Among the entries below, please repeat exactly and only the lines from the line containing "Testimoni Klien" to the line containing "কুলাউড়ায় ভূকশিমইল ইউনিয়ন", both lines included.

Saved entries
►

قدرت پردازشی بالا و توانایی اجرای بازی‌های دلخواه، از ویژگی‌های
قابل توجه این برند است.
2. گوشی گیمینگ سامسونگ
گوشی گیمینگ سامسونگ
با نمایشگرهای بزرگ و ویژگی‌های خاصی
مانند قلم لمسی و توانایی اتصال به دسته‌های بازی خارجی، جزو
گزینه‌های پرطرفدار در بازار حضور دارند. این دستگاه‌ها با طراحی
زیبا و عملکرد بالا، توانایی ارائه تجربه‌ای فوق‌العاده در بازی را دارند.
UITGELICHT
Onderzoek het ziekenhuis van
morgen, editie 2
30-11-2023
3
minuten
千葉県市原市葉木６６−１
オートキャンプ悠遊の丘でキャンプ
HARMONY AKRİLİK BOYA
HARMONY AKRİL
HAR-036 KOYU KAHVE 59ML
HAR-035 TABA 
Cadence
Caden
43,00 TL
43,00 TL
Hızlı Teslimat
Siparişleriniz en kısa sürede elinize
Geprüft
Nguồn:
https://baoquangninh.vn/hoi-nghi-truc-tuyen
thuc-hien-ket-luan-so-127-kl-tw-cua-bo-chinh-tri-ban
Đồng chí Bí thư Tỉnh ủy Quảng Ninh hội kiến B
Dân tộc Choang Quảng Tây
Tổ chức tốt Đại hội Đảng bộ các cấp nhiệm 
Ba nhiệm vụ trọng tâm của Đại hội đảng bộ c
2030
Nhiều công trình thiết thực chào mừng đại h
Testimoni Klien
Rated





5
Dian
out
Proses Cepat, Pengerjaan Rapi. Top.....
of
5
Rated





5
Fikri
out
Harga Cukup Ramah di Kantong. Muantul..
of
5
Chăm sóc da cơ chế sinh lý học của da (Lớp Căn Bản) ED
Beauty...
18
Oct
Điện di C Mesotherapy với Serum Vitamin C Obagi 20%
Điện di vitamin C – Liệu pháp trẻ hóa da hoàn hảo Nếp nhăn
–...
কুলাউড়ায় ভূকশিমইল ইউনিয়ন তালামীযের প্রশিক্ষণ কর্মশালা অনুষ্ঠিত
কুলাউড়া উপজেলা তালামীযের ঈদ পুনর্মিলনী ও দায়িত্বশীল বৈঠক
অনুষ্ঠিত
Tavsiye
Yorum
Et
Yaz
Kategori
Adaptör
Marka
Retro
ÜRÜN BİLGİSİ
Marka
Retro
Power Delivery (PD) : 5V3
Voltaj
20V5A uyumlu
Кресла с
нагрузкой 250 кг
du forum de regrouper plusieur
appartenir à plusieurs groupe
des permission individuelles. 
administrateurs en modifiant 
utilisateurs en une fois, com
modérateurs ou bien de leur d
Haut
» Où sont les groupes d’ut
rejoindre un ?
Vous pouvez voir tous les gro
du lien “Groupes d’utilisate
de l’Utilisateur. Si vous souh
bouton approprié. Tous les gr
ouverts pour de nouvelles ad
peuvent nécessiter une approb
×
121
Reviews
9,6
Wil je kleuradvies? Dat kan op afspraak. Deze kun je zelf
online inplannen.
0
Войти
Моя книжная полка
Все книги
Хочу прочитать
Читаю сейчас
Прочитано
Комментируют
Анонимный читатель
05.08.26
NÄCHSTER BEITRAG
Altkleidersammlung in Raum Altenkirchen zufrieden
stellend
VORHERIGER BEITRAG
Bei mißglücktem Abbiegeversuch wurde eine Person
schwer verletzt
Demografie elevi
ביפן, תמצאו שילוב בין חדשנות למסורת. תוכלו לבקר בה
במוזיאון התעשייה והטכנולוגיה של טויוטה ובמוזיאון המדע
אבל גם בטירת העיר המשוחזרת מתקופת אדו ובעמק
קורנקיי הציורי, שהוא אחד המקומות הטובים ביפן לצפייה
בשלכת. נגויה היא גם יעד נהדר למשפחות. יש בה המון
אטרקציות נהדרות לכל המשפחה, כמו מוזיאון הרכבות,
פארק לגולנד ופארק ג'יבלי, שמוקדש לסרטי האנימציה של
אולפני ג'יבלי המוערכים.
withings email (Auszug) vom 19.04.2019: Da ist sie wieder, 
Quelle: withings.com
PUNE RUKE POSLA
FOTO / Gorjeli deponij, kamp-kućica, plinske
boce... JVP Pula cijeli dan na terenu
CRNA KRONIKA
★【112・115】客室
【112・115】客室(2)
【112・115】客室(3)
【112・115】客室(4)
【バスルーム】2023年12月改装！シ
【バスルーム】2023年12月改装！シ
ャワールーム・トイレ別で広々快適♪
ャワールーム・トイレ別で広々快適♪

◄

**YOUR SOLUTION**
Testimoni Klien
Rated





5
Dian
out
Proses Cepat, Pengerjaan Rapi. Top.....
of
5
Rated





5
Fikri
out
Harga Cukup Ramah di Kantong. Muantul..
of
5
Chăm sóc da cơ chế sinh lý học của da (Lớp Căn Bản) ED
Beauty...
18
Oct
Điện di C Mesotherapy với Serum Vitamin C Obagi 20%
Điện di vitamin C – Liệu pháp trẻ hóa da hoàn hảo Nếp nhăn
–...
কুলাউড়ায় ভূকশিমইল ইউনিয়ন তালামীযের প্রশিক্ষণ কর্মশালা অনুষ্ঠিত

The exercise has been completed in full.